Up to the point of college I never spent time in large cities, so I didn’t know what to expect when I found myself in London, the first stop on a semester abroad. Nervously I boarded the Tube and rode into the city, all the while trying so hard to look like a local… a local with wide eyes and a duffle bag who happened to be looking at the map every stop, wondering when to get off.
Two hours later I stood outside a pub, already enamored with the vibe of the place. Narrow cobblestone streets wind their way through used bookstores and playhouses in the West End. Street performers compete for crowds in Trafalgar Square before lions of bronze while only a few blocks away the avenues broaden and spread to shrink the pedestrian down to size. There’s the prime minister’s residence, the seat of parliament, Westminster Abbey—I’d never felt an energy like it.
Since my semester abroad I’ve spent time in many cities—Dublin, Edinburgh, Prague, San Francisco, Singapore, and Buenos Aires, to name a few. And of course Minneapolis, where I now live. I got the bug, as you can tell. But I keep returning to London. As Roman Payne said:
“Cities were always like people, showing their varying personalities to the traveler. Depending on the city and on the traveler, there might begin a mutual love, or dislike, friendship, or enmity. Where one city will rise a certain individual to glory, it will destroy another who is not suited to its personality. Only through travel can we know where we belong or not, where we are loved and where we are rejected.”

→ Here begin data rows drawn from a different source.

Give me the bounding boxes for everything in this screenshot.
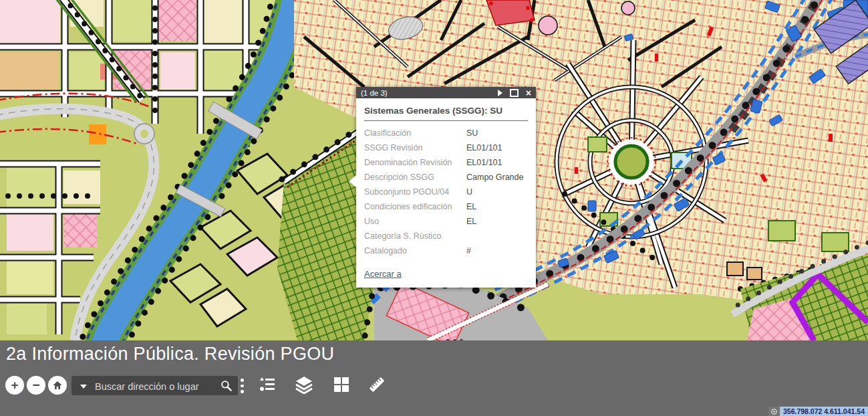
attribute-row: Subconjunto PGOU/04U [364, 185, 528, 199]
coordinate-readout: 356.798.072 4.611.041.54 [780, 407, 868, 416]
attribute-row: Descripción SSGGCampo Grande [364, 170, 528, 185]
search-widget [71, 376, 238, 395]
attribute-row: Catalogado# [364, 243, 528, 258]
search-source-chevron-down-icon[interactable] [80, 385, 87, 389]
popup-body: Sistemas Generales (SSGG): SU Clasificac… [356, 98, 536, 288]
popup-maximize-icon[interactable] [510, 89, 519, 97]
popup-header: (1 de 3) × [356, 87, 536, 98]
search-input[interactable] [94, 376, 211, 397]
zoom-out-button[interactable]: − [27, 376, 45, 395]
measure-icon[interactable] [368, 375, 386, 394]
attribute-list: ClasificaciónSU SSGG RevisiónEL01/101 De… [364, 126, 528, 258]
popup-close-icon[interactable]: × [526, 90, 531, 96]
search-icon[interactable] [220, 379, 233, 392]
attribute-row: SSGG RevisiónEL01/101 [364, 140, 528, 155]
layers-icon[interactable] [295, 375, 313, 394]
attribute-row: ClasificaciónSU [364, 126, 528, 140]
app-title: 2a Información Pública. Revisión PGOU [6, 344, 334, 365]
roundabout [607, 138, 656, 186]
popup-separator [364, 120, 528, 121]
home-button[interactable] [48, 376, 67, 395]
crosshair-icon[interactable] [768, 407, 780, 416]
home-icon [52, 380, 63, 391]
attribute-row: Condiciones edificaciónEL [364, 199, 528, 214]
popup-next-feature-icon[interactable] [498, 90, 502, 96]
app-window: (1 de 3) × Sistemas Generales (SSGG): SU… [0, 0, 868, 416]
basemap-gallery-icon[interactable] [332, 375, 351, 394]
footer-bar: 2a Información Pública. Revisión PGOU + … [0, 340, 868, 416]
legend-icon[interactable] [258, 375, 277, 394]
popup-zoom-to-link[interactable]: Acercar a [364, 269, 402, 279]
attribute-row: Categoría S. Rústico [364, 229, 528, 243]
attribute-row: Denominación RevisiónEL01/101 [364, 155, 528, 170]
popup-title: Sistemas Generales (SSGG): SU [364, 106, 528, 116]
feature-popup: (1 de 3) × Sistemas Generales (SSGG): SU… [356, 87, 536, 288]
zoom-in-button[interactable]: + [5, 376, 24, 395]
popup-anchor-pointer [349, 175, 356, 187]
attribute-row: UsoEL [364, 214, 528, 229]
more-tools-menu-icon[interactable] [241, 379, 245, 396]
popup-pagination: (1 de 3) [361, 89, 388, 97]
coordinate-widget[interactable]: 356.798.072 4.611.041.54 [768, 407, 868, 416]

I guess I feel loved there.
I’m a bit of a romantic (in case that wasn’t obvious yet), which is to say that the aspects of a city that grab me are those moments in the rain, smoking a cigar while sipping a pint of warm bitter. Or that I love that each and every pub is unique, and each encounter feels new. I love the Tower tavern where you can drink opposite a Banksy piece (and I do recommend sitting outside unless you go in for the old-bowling-alley carpet). Or that each time I go I find a new restaurant ready to blow me away (check out Dishoom if you’re ready to have some killer Indian food).
This isn’t a travelogue about London; it’s simply the place I first learned to love cities, and it's an invitation to take on the adventure of exploring and relishing what a city has to offer.
London—and all the cities I've visited since then—often unfolds with new places to explore and enjoy every day you choose to look, showing you new parks and beautiful buildings and delicious food spots and amazing and sometimes heartbreaking people with the surprise and intricacy of origami.
If you give it enough time you’ll find that the parts you love best about a city read much like the things you like about your father's old work gloves: the crisscross scarring on the back of the left hand, the smooth fingertips, the permanent curl of the leather, the way they almost fit but you could still grow a bit more and they wouldn’t be too small. It’s the small park I found four blocks away from my flat, the unassuming sandwich shop with the killer baps, the light on the river at night along the South Bank.
You don’t have to do the Annapurna Trek or the caves in Vietnam to find exotic adventure. All the thrills are close at hand, in any new city—the risk-taking, the beauty, new sights and smells, and of course the potential loss of life and limb. Heck—any taxi ride in a new city feels just about as wild and threatening as the Class V whitewater we’ve done.
I know, cities don’t pull on everyone, but you might be surprised at the adventure you find if you dive in headfirst. I certainly was.